Current routing table on the RPi (ip route show):
default via 192.168.10.1 dev eth0 onlink
10.0.10.0/24 dev eth1 proto kernel scope link src 10.0.10.250
10.9.0.0/24 dev wg0 proto kernel scope link src 10.9.0.1
192.168.10.0/24 dev eth0 proto kernel scope link src 192.168.10.250
Current network interface configuration on the RPi (cat /etc/network/interfaces):
# Drop-in configs
source interfaces.d/*
# Local
auto lo
iface lo inet loopback
# Ethernet onboard
allow-hotplug eth0
iface eth0 inet static
address 192.168.10.250
netmask 255.255.255.0
gateway 192.168.10.1
dns-nameservers 1.1.1.1
# Ethernet plugin USB
allow-hotplug eth1
iface eth1 inet static
address 10.0.10.250
netmask 255.255.255.0
# WiFi
#allow-hotplug wlan0
iface wlan0 inet dhcp
address 0.0.0.0
netmask 0.0.0.0
gateway 0.0.0.0
#dns-nameservers 0.0.0.0
wpa-conf /etc/wpa_supplicant/wpa_supplicant.conf
Current WireGuard configuration on the RPi (cat /etc/wireguard/wg0.conf):
_Followed the WireGuard instructions as described on DietPi forum https://dietpi.com/forum/t/dietpi-software-details-for-all-installation-options/22/127
$(sed -n 3p /DietPi/dietpi/.network) translates to eth0
[Interface]
Address = 10.9.0.1/24
PrivateKey = *redacted*
ListenPort = *redacted*
PostUp = sysctl net.ipv4.conf.%i.forwarding=1 net.ipv4.conf.$(sed -n 3p /DietPi/dietpi/.network).forwarding=1
PostUp = sysctl net.ipv6.conf.$(sed -n 3p /DietPi/dietpi/.network).accept_ra=2
PostUp = sysctl net.ipv6.conf.%i.forwarding=1 net.ipv6.conf.$(sed -n 3p /DietPi/dietpi/.network).forwarding=1
PostUp = iptables -A FORWARD -i %i -j ACCEPT; iptables -t nat -A POSTROUTING -o $(sed -n 3p /DietPi/dietpi/.network) -j MASQUERADE
PostUp = ip6tables -A FORWARD -i %i -j ACCEPT; ip6tables -t nat -A POSTROUTING -o $(sed -n 3p /DietPi/dietpi/.network) -j MASQUERADE
PostDown = iptables -D FORWARD -i %i -j ACCEPT; iptables -t nat -D POSTROUTING -o $(sed -n 3p /DietPi/dietpi/.network) -j MASQUERADE
PostDown = ip6tables -D FORWARD -i %i -j ACCEPT; ip6tables -t nat -D POSTROUTING -o $(sed -n 3p /DietPi/dietpi/.network) -j MASQUERADE
# Client 1
[Peer]
PublicKey = *redacted*
AllowedIPs = 10.9.0.4/32
Current WireGuard client configuration on the RPi (cat /etc/wireguard/wg0-client1.conf):
[Interface]
Address = 10.9.0.4/24
PrivateKey = *redacted*
# Comment the following to preserve the clients default DNS server, or force a desired one.
DNS = 1.1.1.1
# Kill switch: Uncomment the following, if the client should stop any network traffic, when disconnected from the VPN server
# NB: This requires "iptables" to be installed, thus will not work on most mobile phones.

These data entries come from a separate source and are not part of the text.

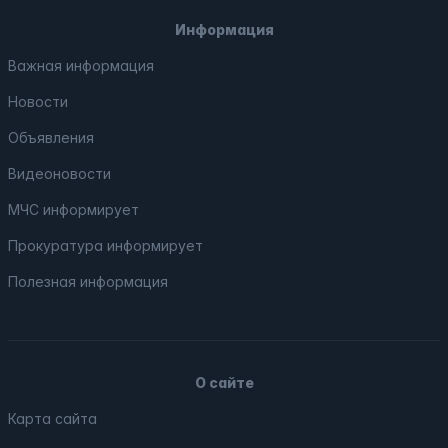
Информация
Важная информация
Новости
Объявления
Видеоновости
МЧС
информирует
Прокуратура
информирует
Полезная информация
О сайте
Карта сайта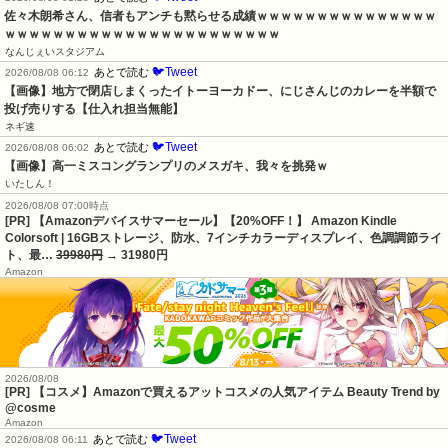
佐々木朗希さん、信者もアンチも黙らせる成績ｗｗｗｗｗｗｗｗｗｗｗｗｗｗｗ
ｗｗｗｗｗｗｗｗｗｗｗｗｗｗｗｗｗｗｗｗｗｗｗ
なんじぇいスタジアム
🐦Tweet
あとで読む
2026/08/08 06:12
【画像】地方で閉店しまくったイトーヨーカドー、にじさんじのカレーを半額で
投げ売りする【仕入れ担当無能】
ネギ速
🐦Tweet
あとで読む
2026/08/08 06:02
【画像】高一ミスコングランプリのメスガキ、我々を挑発ｗ
いたしん！
2026/08/08 07:00時点
[PR] 【Amazonデバイスサマーセール】【20%OFF！】 Amazon Kindle
Colorsoft | 16GBストレージ、防水、7インチカラーディスプレイ、色調調節ライ
ト、最…
39980円
→ 31980円
Amazon
2026/08/08
[PR] 【コスメ】Amazonで買えるアットコスメの人気アイテム Beauty Trend by
@cosme
Amazon
🐦Tweet
あとで読む
2026/08/08 06:11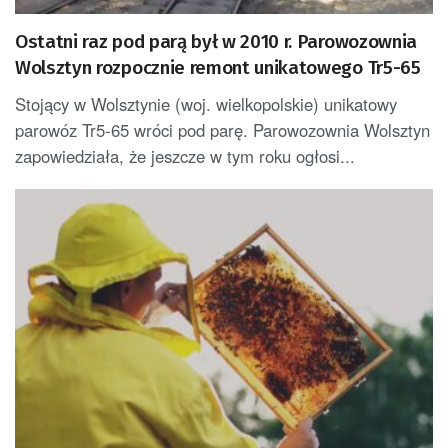
Ostatni raz pod parą był w 2010 r. Parowozownia
Wolsztyn rozpocznie remont unikatowego Tr5-65
Stojący w Wolsztynie (woj. wielkopolskie) unikatowy
parowóz Tr5-65 wróci pod parę. Parowozownia Wolsztyn
zapowiedziała, że jeszcze w tym roku ogłosi...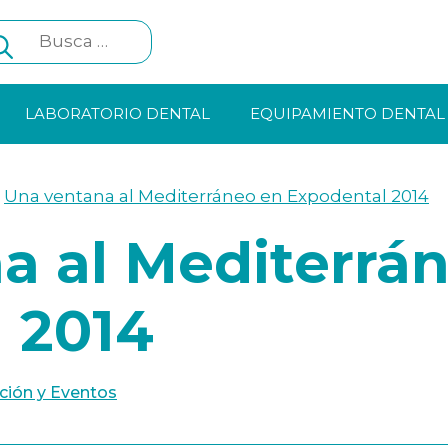
Search
for:
LABORATORIO DENTAL
EQUIPAMIENTO DENTAL
>
Una ventana al Mediterráneo en Expodental 2014
a al Mediterrá
 2014
ión y Eventos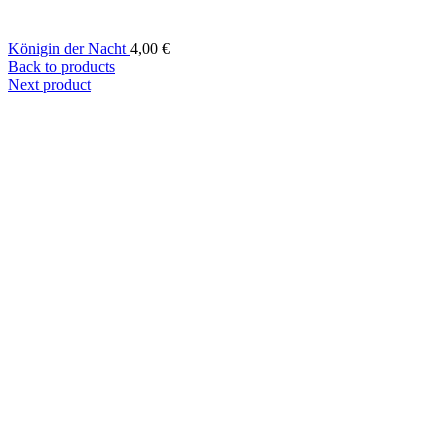
Königin der Nacht
4,00
€
Back to products
Next product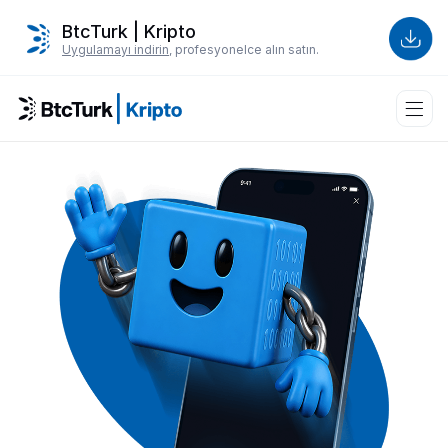
BtcTurk | Kripto
Uygulamayı indirin
, profesyonelce alın satın.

#PostUp = iptables -I OUTPUT ! -o %i -m mark ! --mark $(wg show %i fwmark) -m addrtype ! --dst-type LOCAL -j REJECT && ip6tables -I OUTPUT ! -o %i -m mark ! --mark $(wg show %i fwmark) -m addrtype ! --dst-type LOCAL -j REJECT
#PreDown = iptables -D OUTPUT ! -o %i -m mark ! --mark $(wg show %i fwmark) -m addrtype ! --dst-type LOCAL -j REJECT && ip6tables -D OUTPUT ! -o %i -m mark ! --mark $(wg show %i fwmark) -m addrtype ! --dst-type LOCAL -j REJECT
[Peer]
PublicKey = *redacted*
# Tunnel all network traffic through the VPN:
# AllowedIPs = 0.0.0.0/0, ::/0
# Tunnel access to server-side local network only:
# AllowedIPs = 192.168.10.0/24
# Tunnel access to VPN server only:
# AllowedIPs = 192.168.10.250/32
AllowedIPs = 0.0.0.0/0, ::/0
Endpoint = *redacted*
# Uncomment the following, if you're behind a NAT and want the connection to be kept alive.
PersistentKeepalive = 25
If more information is needed, please do tell.